An exact reprint of every record below is required, with the pictures left out.

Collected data
================================

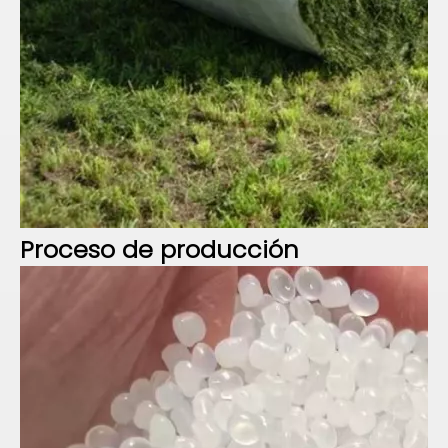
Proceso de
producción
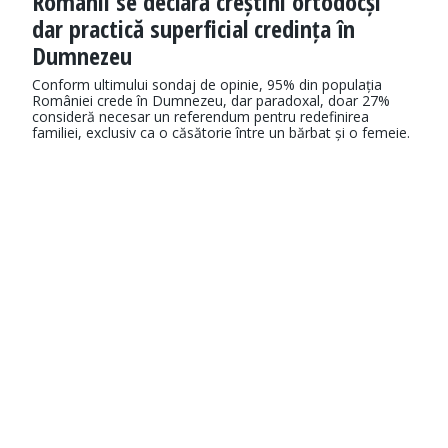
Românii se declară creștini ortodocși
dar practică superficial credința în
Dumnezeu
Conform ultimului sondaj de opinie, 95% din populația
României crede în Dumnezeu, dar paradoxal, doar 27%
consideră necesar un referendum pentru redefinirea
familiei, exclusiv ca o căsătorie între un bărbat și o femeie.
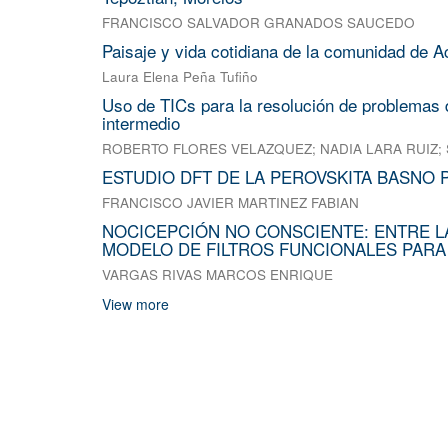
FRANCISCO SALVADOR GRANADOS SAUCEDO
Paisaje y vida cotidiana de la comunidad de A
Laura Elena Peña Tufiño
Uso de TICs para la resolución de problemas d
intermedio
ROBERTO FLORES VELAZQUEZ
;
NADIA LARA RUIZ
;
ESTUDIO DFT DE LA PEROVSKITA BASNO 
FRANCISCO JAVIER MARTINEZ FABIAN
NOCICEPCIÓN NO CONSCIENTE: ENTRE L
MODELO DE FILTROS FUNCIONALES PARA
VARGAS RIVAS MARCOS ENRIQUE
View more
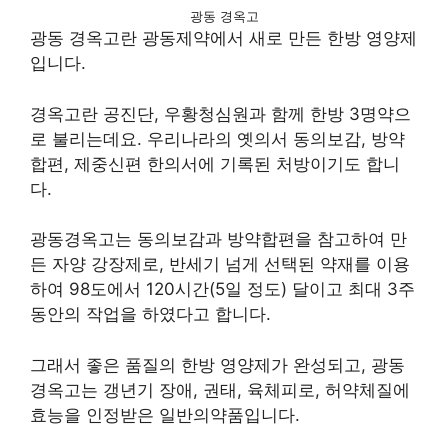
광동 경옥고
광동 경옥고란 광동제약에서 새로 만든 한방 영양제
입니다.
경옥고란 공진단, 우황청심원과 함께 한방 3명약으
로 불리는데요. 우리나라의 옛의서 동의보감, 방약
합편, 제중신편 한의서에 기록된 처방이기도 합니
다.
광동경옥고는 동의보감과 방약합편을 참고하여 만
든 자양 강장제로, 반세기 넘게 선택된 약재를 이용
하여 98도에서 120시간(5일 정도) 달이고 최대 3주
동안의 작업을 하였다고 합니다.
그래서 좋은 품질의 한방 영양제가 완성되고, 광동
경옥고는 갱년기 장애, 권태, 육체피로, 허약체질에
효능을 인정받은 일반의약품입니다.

================================

**Answer space**
Proceso de
producción
Românii se declară creștini ortodocși
dar practică superficial credința în
Dumnezeu
Conform ultimului sondaj de opinie, 95% din populația
României crede în Dumnezeu, dar paradoxal, doar 27%
consideră necesar un referendum pentru redefinirea
familiei, exclusiv ca o căsătorie între un bărbat și o femeie.
FRANCISCO SALVADOR GRANADOS SAUCEDO
Paisaje y vida cotidiana de la comunidad de A
Laura Elena Peña Tufiño
Uso de TICs para la resolución de problemas d
intermedio
ROBERTO FLORES VELAZQUEZ
;
NADIA LARA RUIZ
;
ESTUDIO DFT DE LA PEROVSKITA BASNO 
FRANCISCO JAVIER MARTINEZ FABIAN
NOCICEPCIÓN NO CONSCIENTE: ENTRE L
MODELO DE FILTROS FUNCIONALES PARA
VARGAS RIVAS MARCOS ENRIQUE
View more
광동 경옥고
광동 경옥고란 광동제약에서 새로 만든 한방 영양제
입니다.
경옥고란 공진단, 우황청심원과 함께 한방 3명약으
로 불리는데요. 우리나라의 옛의서 동의보감, 방약
합편, 제중신편 한의서에 기록된 처방이기도 합니
다.
광동경옥고는 동의보감과 방약합편을 참고하여 만
든 자양 강장제로, 반세기 넘게 선택된 약재를 이용
하여 98도에서 120시간(5일 정도) 달이고 최대 3주
동안의 작업을 하였다고 합니다.
그래서 좋은 품질의 한방 영양제가 완성되고, 광동
경옥고는 갱년기 장애, 권태, 육체피로, 허약체질에
효능을 인정받은 일반의약품입니다.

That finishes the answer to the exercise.